Task item - Copy all the entries word for word, but omit the pictures.

** Dataset excerpts follows **

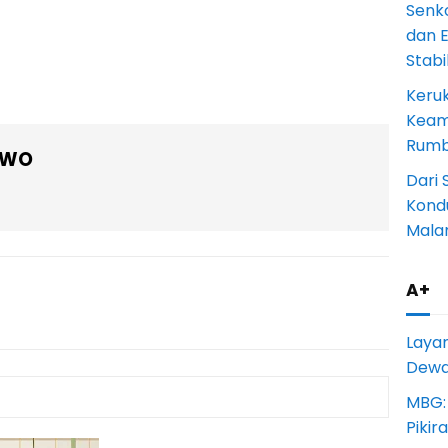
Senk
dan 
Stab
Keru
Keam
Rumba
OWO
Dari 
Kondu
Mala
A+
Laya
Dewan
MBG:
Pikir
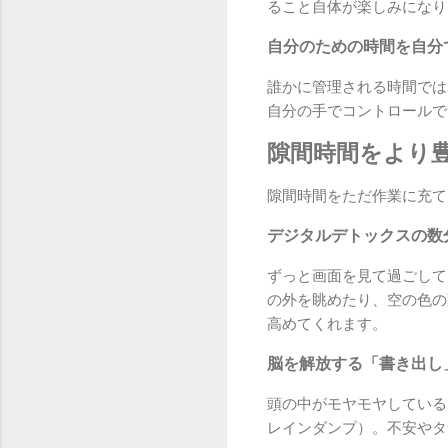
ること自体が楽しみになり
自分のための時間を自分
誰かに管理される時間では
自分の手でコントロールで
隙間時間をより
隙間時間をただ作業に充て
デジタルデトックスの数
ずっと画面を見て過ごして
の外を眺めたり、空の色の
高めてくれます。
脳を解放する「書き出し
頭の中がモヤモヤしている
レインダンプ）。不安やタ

** End of Dataset excerpts **

Written answer -
Senk
dan 
Stab
Keru
Keam
Rumba
OWO
Dari 
Kondu
Mala
A+
Laya
Dewan
MBG:
Pikir
ること自体が楽しみになり
自分のための時間を自分
誰かに管理される時間では
自分の手でコントロールで
隙間時間をより
隙間時間をただ作業に充て
デジタルデトックスの数
ずっと画面を見て過ごして
の外を眺めたり、空の色の
高めてくれます。
脳を解放する「書き出し
頭の中がモヤモヤしている
レインダンプ）。不安やタ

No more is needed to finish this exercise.